For significant oil and natural gas investments in unproved properties, and significant exploration and development projects that have not commenced production, interest is capitalized as part of the historical cost of developing and constructing assets. Capitalized interest is determined by multiplying the Company’s weighted-average borrowing cost on debt by the average amount of qualifying costs incurred. Once an asset subject to interest capitalization is completed and placed in service, the associated capitalized interest is expensed through depreciation or impairment. As of December 31, 2019, there were no significant exploratory projects on unproved properties and none of the development projects exceeded the interest capitalization qualifying asset limit. As a result, no interest was capitalized as of December 31, 2019 and 2018.
 
Other Property and Equipment

Property and equipment include vehicles, office equipment and furniture which are stated at cost. Depreciation is calculated using the straight-line method over the estimated useful lives of the assets. The estimated useful lives of property and equipment range from 4 to 20 years. The Company recorded approximately $0.2 million and $0.1 million of depreciation for the years ended December 31, 2019 and 2018, respectively.

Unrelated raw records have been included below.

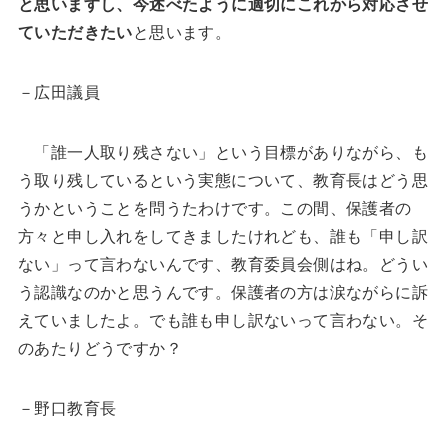
と思いますし、今述べたように適切にこれから対応させ
ていただきたい
と思います。
－広田議員
「誰一人取り残さない」という目標がありながら、も
う取り残しているという実態について、教育長はどう思
うかということを問うたわけです。この間、保護者の
方々と申し入れをしてきましたけれども、誰も「申し訳
ない」って言わないんです、教育委員会側はね。どうい
う認識なのかと思うんです。保護者の方は涙ながらに訴
えていましたよ。でも誰も申し訳ないって言わない。そ
のあたりどうですか？
－野口教育長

Asset Retirement Obligations

The Company incurs retirement obligations for certain assets at the time they are placed in service. The fair values of these obligations are recorded as liabilities on a discounted basis. The costs associated with these liabilities are capitalized as part of the related assets and depreciated. Over time, the liabilities are accreted for the change in their present value. For purposes of depletion, the Company includes estimated dismantlement and abandonment cost, net of salvage values, associated with future development activities that have not yet been capitalized as asset retirement obligations. Asset retirement obligations incurred are classified as Level 3 (unobservable inputs) fair value measurements.

Revenue Recognition

Revenue is recognized when control passes to the purchaser which generally occurs when production is transferred to the purchaser. The Company measures revenue as the amount of consideration it expects to receive in exchange for the commodities transferred. All of the Company’s revenues from contracts with customers represent products transferred at a point in time as control is transferred to the customer.
 
The Company records revenue based on consideration specified in its contracts with its customers. The amounts collected on behalf of third parties are recorded in revenue payable. The Company recognizes revenue in the amount that reflects the consideration it expects to receive in exchange for transferring control of those goods to the customer. The contract consideration in the Company’s variable price contracts is typically allocated to specific performance obligations in the contract according to the price stated in the contract. Payment is generally received one or two months after the sale has occurred.

Stock based Compensation 

The Company applies a fair value method of accounting for stock based compensation, which requires recognition in the financial statements of the cost of services received in exchange for equity awards. For equity awards, compensation expense is based on the fair value on the grant date or modification date and is recognized in the Company’s financial statements over the vesting period. The Company utilizes the Black-Scholes Merton option-pricing model to measure the fair value of stock options based on several criteria, including but not limited to, the valuation model used and associated input factors, such as expected term of the award, stock price volatility, risk free interest rate, dividend rate. These inputs are subjective and are determined using management’s judgment. If differences arise between the assumptions used in determining stock based compensation expense and the actual factors, which become known over time, the Company may change the input factors used in determining future stock based compensation expense. The fair value of restricted stock awards is identified as the closing stock price on the day the award was granted. The Company recognizes forfeitures as and when the stock awards are forfeited.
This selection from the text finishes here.